If we exclude intra-city systems, I took my first true European train ride from Venezia into Firenze. The ride took two hours and five minutes and cost €19, but it would have been €45 if I had secured the reservation same-day. Bus, train, and even air routes vary as to their premiums for booking in advance. Some discount heavily for booking in advance. For other routes, one may as well wait until the last day or week since the premium may be nil. I often test dummy queries to see what the case may be.
The train station in Firenze was a 21-minute walk away from my Hotel Panama. A taxi ride would have taken seven minutes and cost €8 so I walked.
This Hotel Panama is quite ordinary, barely in the top 40 percentile of available commercial lodging. The retail rate would have been $129, but with the help of some timely coupons months ago, I travel-hacked a daily rate of $14! I have a bed, a hot shower, and a sub-20-minute walk to the historic center. I do not need much else.
In Italia at this time of year, there is only nine hours of daylight. It kicks a sense of urgency into me although the museums here are open later than in most cities, with many staying open until 18:50.
Firenze is splendid to walk around due to its Renaissance history and resulting architecture. It also has the best publicly available Wi-Fi network of any city I have visited on my world tour. One day, I wish to awake in a world where Internet access is freely available without having to stop at random street corners and checking to hop on a neighboring restaurant’s signal.
Italia is arguably the most visitable country in the world. It has the tourist infrastructure and features many of the greatest destinations: Roma, Siena, Sicily, Firenze, Venezia, Capri, etc. However, many people would be surprised to learn how third-world it can be. The Western Roman Empire ended more than 1500 years ago. The Repubblica di Venezia ceased more than two centuries ago. The country rejected monarchy in a referendum to become a republic only in 1946. Despite featuring a healthy purchasing power parity (PPP) figure, Italia’s economic freedom is worse than Samoa and the Kyrgyz Republic, according to the Heritage Foundation. Italia’s labor laws and venal politicians are notorious for perplexing market policies. This month, no less than The New York Times published an article that made a big deal of a Italian village having Internet access because one third of the population has never been online!

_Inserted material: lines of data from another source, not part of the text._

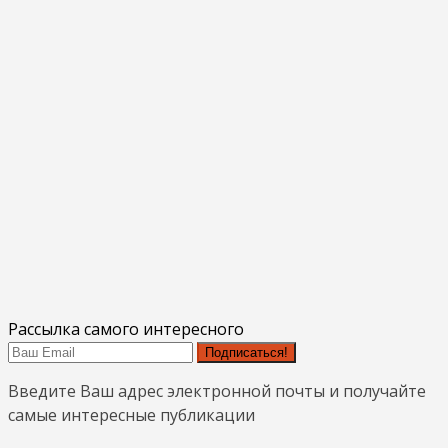
Рассылка самого интересного
Подписаться!
Введите Ваш адрес электронной почты и получайте
самые интересные публикации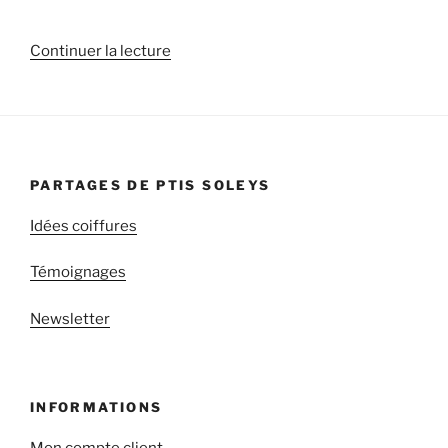
de
Continuer la lecture
« Choisir
son
accessoire
de
coiffure »
PARTAGES DE PTIS SOLEYS
Idées coiffures
Témoignages
Newsletter
INFORMATIONS
Mon compte client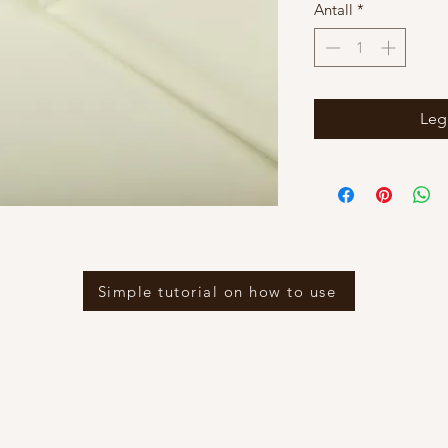
Antall
*
Legg
Simple tutorial on how to use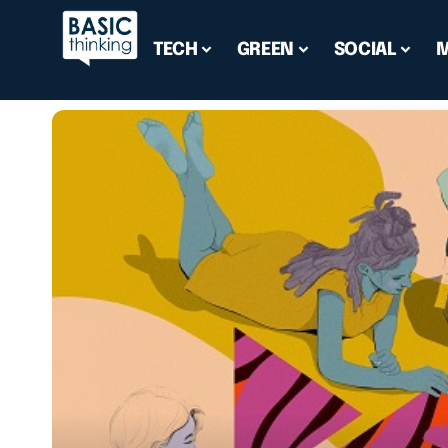
TECH
GREEN
SOCIAL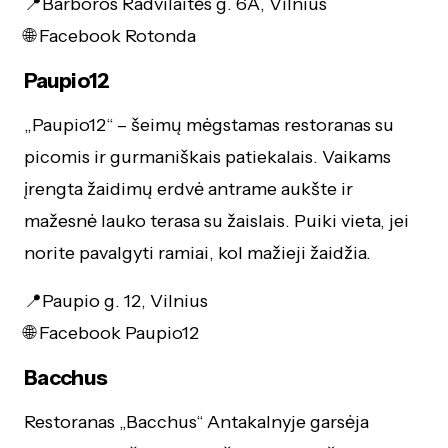
📍Barboros Radvilaitės g. 6A, Vilnius
🌐 Facebook Rotonda
Paupio12
„Paupio12“ – šeimų mėgstamas restoranas su
picomis ir gurmaniškais patiekalais. Vaikams
įrengta žaidimų erdvė antrame aukšte ir
mažesnė lauko terasa su žaislais. Puiki vieta, jei
norite pavalgyti ramiai, kol mažieji žaidžia.
📍Paupio g. 12, Vilnius
🌐 Facebook Paupio12
Bacchus
Restoranas „Bacchus“ Antakalnyje garsėja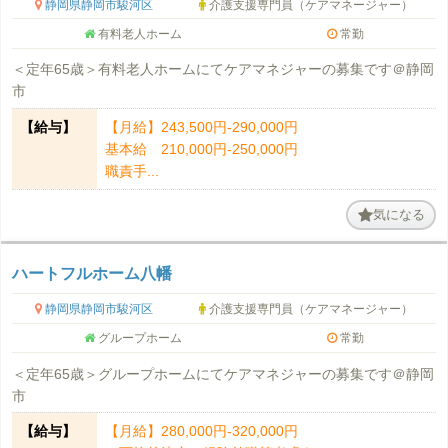
静岡県静岡市駿河区
介護支援専門員（ケアマネージャー）
有料老人ホーム
常勤
＜定年65歳＞有料老人ホームにてケアマネジャーの募集です＠静岡
市
【給与】
【月給】243,500円-290,000円
基本給 210,000円-250,000円
職責手...
気になる
ハートフルホーム八幡
静岡県静岡市駿河区
介護支援専門員（ケアマネージャー）
グループホーム
常勤
＜定年65歳＞グループホームにてケアマネジャーの募集です＠静岡
市
【給与】
【月給】280,000円-320,000円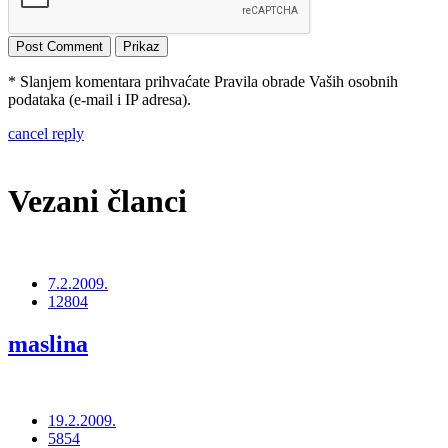
* Slanjem komentara prihvaćate Pravila obrade Vaših osobnih
podataka (e-mail i IP adresa).
cancel reply
Vezani članci
7.2.2009.
12804
maslina
19.2.2009.
5854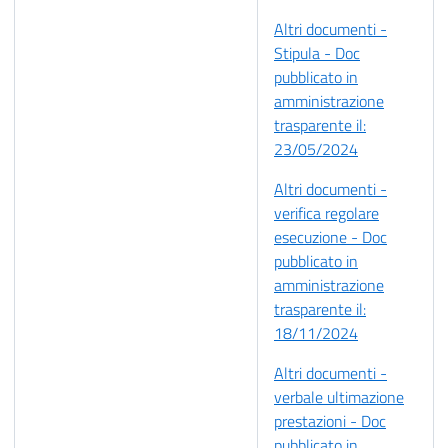
Altri documenti -
Stipula - Doc
pubblicato in
amministrazione
trasparente il:
23/05/2024
Altri documenti -
verifica regolare
esecuzione - Doc
pubblicato in
amministrazione
trasparente il:
18/11/2024
Altri documenti -
verbale ultimazione
prestazioni - Doc
pubblicato in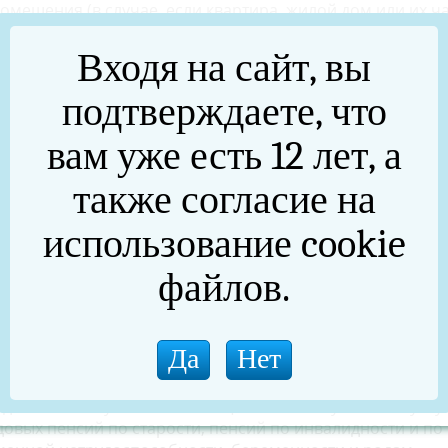
мещения (в случае, если квартира, жилой дом или их ч
 гражданина и его семьи), расторжение и прекращени
ого помещения, предназначенного для проживания дет
Входя на сайт, вы
одителей, лиц из числа детей-сирот и детей, оставшихся 
нного жилого помещения;
подтверждаете, что
ности на земельный участок, права постоянного
а пожизненного наследуемого владения земельным участ
вам уже есть 12 лет, а
ке или его части находятся жилой дом или его часть,
ем гражданина и его семьи);
также согласие на
оставления коммунальных услуг);
вого договора, нарушающий гарантии, установленные
использование cookie
восстановление на работе, взыскание заработка, в том
мпенсации морального вреда, причиненного
файлов.
) работодателя;
становление пособия по безработице;
ью кормильца, увечьем или иным повреждением здоров
 чрезвычайной ситуацией;
ржки, оказание малоимущим гражданам государственной
дий на оплату жилого помещения и коммунальных услуг
довых пенсий по старости, пенсий по инвалидности и по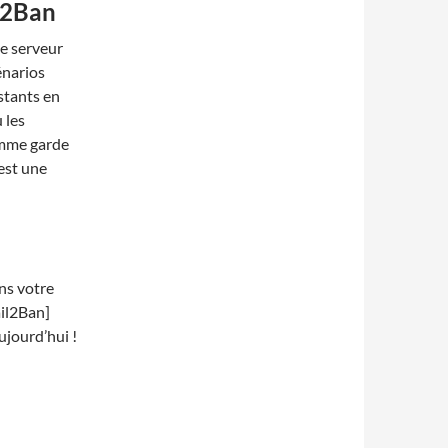
l2Ban
de serveur
énarios
istants en
 les
omme garde
est une
ns votre
ail2Ban]
ujourd’hui !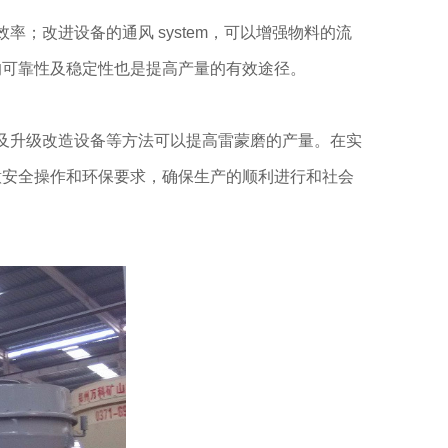
改进设备的通风 system，可以增强物料的流
的可靠性及稳定性也是提高产量的有效途径。
及升级改造设备等方法可以提高雷蒙磨的产量。在实
意安全操作和环保要求，确保生产的顺利进行和社会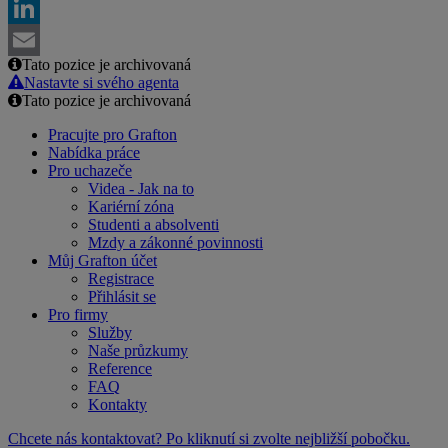
Facebook
LinkedIn
Tato pozice je archivovaná
Email
Nastavte si svého agenta
Tato pozice je archivovaná
Pracujte pro Grafton
Nabídka práce
Pro uchazeče
Videa - Jak na to
Kariérní zóna
Studenti a absolventi
Mzdy a zákonné povinnosti
Můj Grafton účet
Registrace
Přihlásit se
Pro firmy
Služby
Naše průzkumy
Reference
FAQ
Kontakty
Chcete nás kontaktovat? Po kliknutí si zvolte nejbližší pobočku.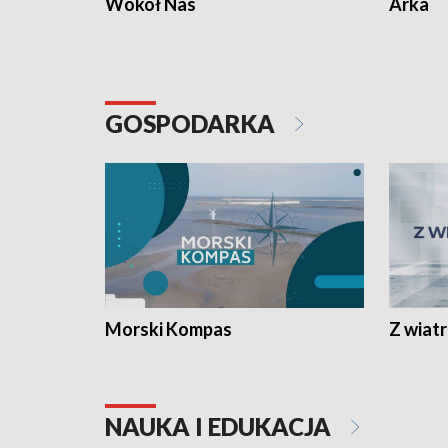
Wokół Nas
Arka
GOSPODARKA
Morski Kompas
Z wiat
NAUKA I EDUKACJA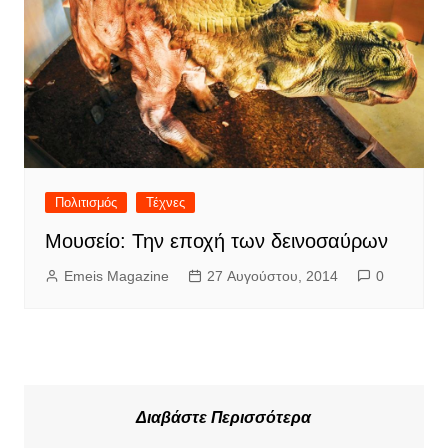
Πολιτισμός
Τέχνες
Μουσείο: Την εποχή των δεινοσαύρων
Emeis Magazine
27 Αυγούστου, 2014
0
Διαβάστε Περισσότερα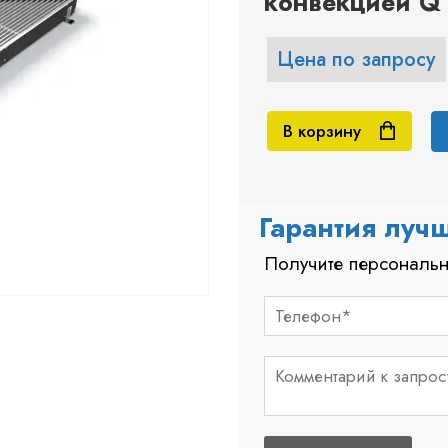
конвекцией Q 
Цена по запросу
В корзину
Гарантия луч
Получите персональн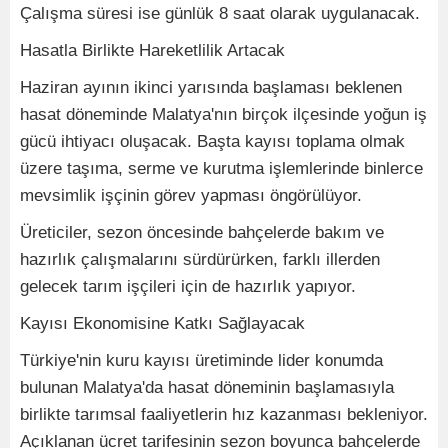
Çalışma süresi ise günlük 8 saat olarak uygulanacak.
Hasatla Birlikte Hareketlilik Artacak
Haziran ayının ikinci yarısında başlaması beklenen
hasat döneminde Malatya'nın birçok ilçesinde yoğun iş
gücü ihtiyacı oluşacak. Başta kayısı toplama olmak
üzere taşıma, serme ve kurutma işlemlerinde binlerce
mevsimlik işçinin görev yapması öngörülüyor.
Üreticiler, sezon öncesinde bahçelerde bakım ve
hazırlık çalışmalarını sürdürürken, farklı illerden
gelecek tarım işçileri için de hazırlık yapıyor.
Kayısı Ekonomisine Katkı Sağlayacak
Türkiye'nin kuru kayısı üretiminde lider konumda
bulunan Malatya'da hasat döneminin başlamasıyla
birlikte tarımsal faaliyetlerin hız kazanması bekleniyor.
Açıklanan ücret tarifesinin sezon boyunca bahçelerde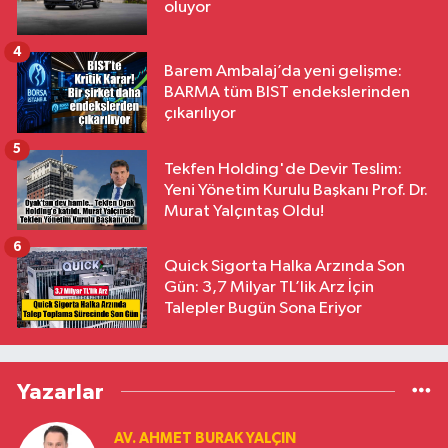
oluyor
4
Barem Ambalaj’da yeni gelişme:
BARMA tüm BIST endekslerinden
çıkarılıyor
5
Tekfen Holding'de Devir Teslim:
Yeni Yönetim Kurulu Başkanı Prof. Dr.
Murat Yalçıntaş Oldu!
6
Quick Sigorta Halka Arzında Son
Gün: 3,7 Milyar TL’lik Arz İçin
Talepler Bugün Sona Eriyor
Yazarlar
AV. AHMET BURAK YALÇIN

The city is an open-air museum. My favorite area is the Loggia dei Lanzi, adjacent to the Palazzo Vecchio. I love sculpture and enjoy Greek and Roman mythology. In a city that features the most famous sculptures of both Michelangelo and Donatello, both of which are Davids, I think the best piece is Perseus by Benvenuto Cellini. It helps to understand the story of Perseus, Medusa, Pegasus, Hermes, and associated gods, but in any case, the bronze work is visceral and stunningly bloodthirsty. The piazza and many sculptures in this area are free. The art and structures are in fantastic shape. Perseus and the other statues are about 500 years old! I was reminded of how old they are when I was viewing paintings that were hundreds of years old with the piazza and the sculptures in the exact same locations as today. Even though Firenze is now a normal city with luxury retail and tourist restaurants, I try to imagine what it must have been like when these great artists were competing with each other in the same city. Prior to visiting Firenze, my familiarity with the buildings come from playing the video game Assassin’s Creed II for 50 hours, which is wholly set in Florence, Venice, and Forli.
Firenze may feature the best gelato in the world. The majority of the gelato is artisanal. In the U.S., almost all the gelato you see in those glass display cases is factory-produced, with huge fruit chunks stuck into ice cream piled high. I never buy ice cream in shops in the U.S., but I was happy to eat it here.